— Maître de la Lumière, protège-nous », s’exclama la reine Selyse. D’autres voix reprirent le répons en écho. Les fidèles de Mélisandre : des dames pâles, des servantes grelottantes, ser Axell, ser Narbert et ser Lambert, des hommes d’armes en maille de fer et des Thenns couverts de bronze, et même quelques-uns des frères noirs de Jon. « Maître de la Lumière, bénis tes enfants. »

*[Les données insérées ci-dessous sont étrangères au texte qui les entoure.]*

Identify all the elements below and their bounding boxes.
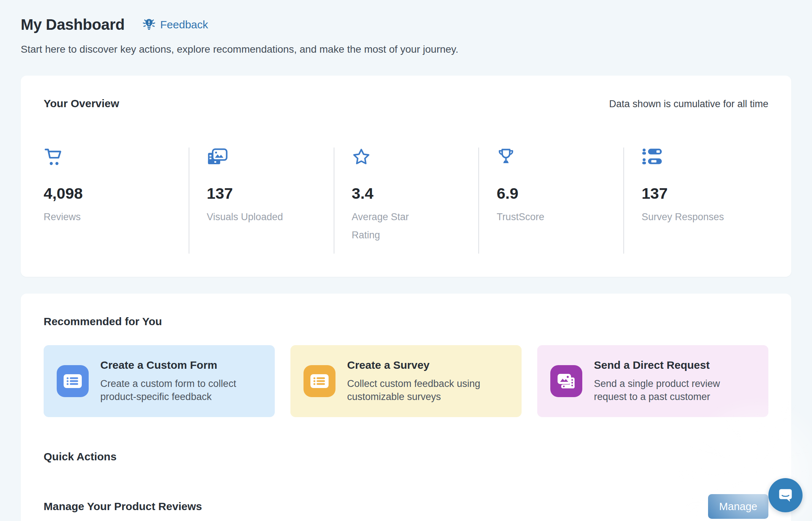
stat-value: 137 [207,185,325,202]
cart-icon [44,148,64,166]
page-header: My Dashboard Feedback Start here to [21,16,791,55]
star-icon [352,148,371,166]
lightbulb-feedback-icon [141,17,157,32]
stat-label: Visuals Uploaded [207,208,325,226]
stat-value: 137 [642,185,760,202]
film-image-icon [207,148,228,167]
form-list-icon [310,374,329,388]
tile-title: Send a Direct Request [594,359,739,371]
form-list-icon [63,374,82,388]
recommendation-tiles: Create a Custom Form Create a custom for… [44,345,768,417]
stat-trustscore: 6.9 TrustScore [478,148,623,254]
stat-label: Reviews [44,208,180,226]
stat-reviews: 4,098 Reviews [44,148,189,254]
stat-label: TrustScore [497,208,615,226]
dashboard-page: My Dashboard Feedback Start here to [0,0,812,521]
recommendations-card: Recommended for You Create a Custom [21,294,791,521]
overview-card: Your Overview Data shown is cumulative f… [21,76,791,277]
stat-value: 4,098 [44,185,180,202]
tile-create-survey[interactable]: Create a Survey Collect custom feedback … [290,345,522,417]
feedback-link[interactable]: Feedback [141,17,208,32]
page-subtitle: Start here to discover key actions, expl… [21,44,791,55]
tile-title: Create a Custom Form [100,359,246,371]
tile-description: Create a custom form to collect product-… [100,377,246,403]
trophy-icon [497,148,515,166]
manage-button[interactable]: Manage [708,494,768,519]
stat-average-star-rating: 3.4 Average Star Rating [334,148,479,254]
chat-bubble-icon [776,486,795,505]
tile-send-direct-request[interactable]: Send a Direct Request Send a single prod… [537,345,768,417]
stat-label: Average Star Rating [352,208,423,245]
overview-heading: Your Overview [44,97,119,110]
tile-description: Send a single product review request to … [594,377,739,403]
quick-actions-heading: Quick Actions [44,451,768,463]
poll-users-icon [642,148,663,167]
tile-create-custom-form[interactable]: Create a Custom Form Create a custom for… [44,345,275,417]
overview-note: Data shown is cumulative for all time [609,98,768,110]
stat-value: 3.4 [352,185,470,202]
stat-label: Survey Responses [642,208,760,226]
media-request-icon [557,372,576,390]
tile-title: Create a Survey [347,359,493,371]
manage-product-reviews-heading: Manage Your Product Reviews [44,500,202,513]
tile-description: Collect custom feedback using customizab… [347,377,493,403]
recommended-heading: Recommended for You [44,315,768,328]
feedback-link-label: Feedback [160,19,208,31]
manage-product-reviews-row: Manage Your Product Reviews Manage [44,494,768,519]
stat-visuals-uploaded: 137 Visuals Uploaded [189,148,334,254]
page-title: My Dashboard [21,16,125,33]
stats-row: 4,098 Reviews [44,148,768,254]
stat-value: 6.9 [497,185,615,202]
chat-launcher-button[interactable] [768,478,803,512]
stat-survey-responses: 137 Survey Responses [623,148,768,254]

Mélisandre tournait le dos au Mur, sur un côté de la fosse profonde où flambait son feu. Le couple à unir lui faisait face de l’autre côté du fossé. Derrière eux se tenait la reine, avec sa fille et son bouffon tatoué. La princesse Shôren était bardée de tant de fourrures qu’elle paraissait toute ronde, respirant par bouffées blanches à travers l’écharpe qui couvrait la plus grande part de son visage. Ser Axell Florent et les gens de la reine entouraient le groupe royal.

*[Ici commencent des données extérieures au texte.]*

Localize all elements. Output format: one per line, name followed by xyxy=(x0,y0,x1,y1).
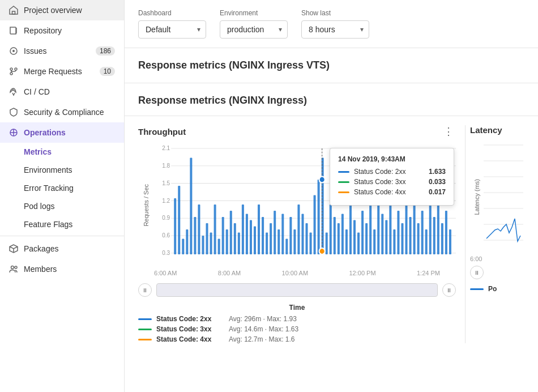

Bien que peu de membres de la Garde de Nuit fussent réunis autour du feu de la fosse, d’autres regardaient depuis les toits et les fenêtres, et les degrés du grand escalier en Z. Jon prit bonne note de ceux qui se trouvaient là, et de ceux qui n’y étaient pas. Certains hommes étaient pris par leurs obligations ; beaucoup qui quittaient juste leur tour de garde dormaient profondément. Mais d’autres avaient choisi d’être absents pour manifester leur désapprobation. Othell Yarwyck et Bowen Marsh figuraient parmi les absents. Le septon Chayle avait émergé brièvement du septuaire, en tripotant son cristal à sept côtés sur la lanière autour de son cou, pour se retirer de nouveau à l’intérieur dès le début des prières.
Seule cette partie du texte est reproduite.